§ Problem requirements
Write out all the data verbatim. Skip images.

Dataset entries:
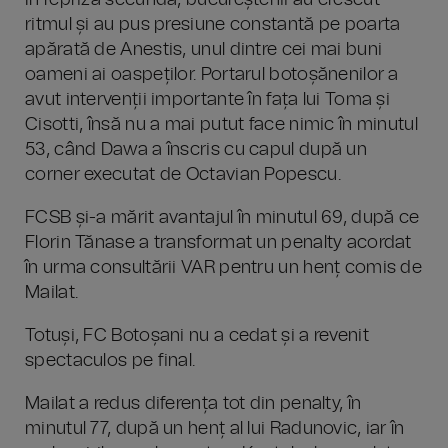
În repriza secundă, bucureștenii au crescut
ritmul și au pus presiune constantă pe poarta
apărată de Anestis, unul dintre cei mai buni
oameni ai oaspeților. Portarul botoșănenilor a
avut intervenții importante în fața lui Toma și
Cisotti, însă nu a mai putut face nimic în minutul
53, când Dawa a înscris cu capul după un
corner executat de Octavian Popescu.
FCSB și-a mărit avantajul în minutul 69, după ce
Florin Tănase a transformat un penalty acordat
în urma consultării VAR pentru un henț comis de
Mailat.
Totuși, FC Botoșani nu a cedat și a revenit
spectaculos pe final.
Mailat a redus diferența tot din penalty, în
minutul 77, după un henț al lui Radunovic, iar în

§ Task answer
În repriza secundă, bucureștenii au crescut
ritmul și au pus presiune constantă pe poarta
apărată de Anestis, unul dintre cei mai buni
oameni ai oaspeților. Portarul botoșănenilor a
avut intervenții importante în fața lui Toma și
Cisotti, însă nu a mai putut face nimic în minutul
53, când Dawa a înscris cu capul după un
corner executat de Octavian Popescu.
FCSB și-a mărit avantajul în minutul 69, după ce
Florin Tănase a transformat un penalty acordat
în urma consultării VAR pentru un henț comis de
Mailat.
Totuși, FC Botoșani nu a cedat și a revenit
spectaculos pe final.
Mailat a redus diferența tot din penalty, în
minutul 77, după un henț al lui Radunovic, iar în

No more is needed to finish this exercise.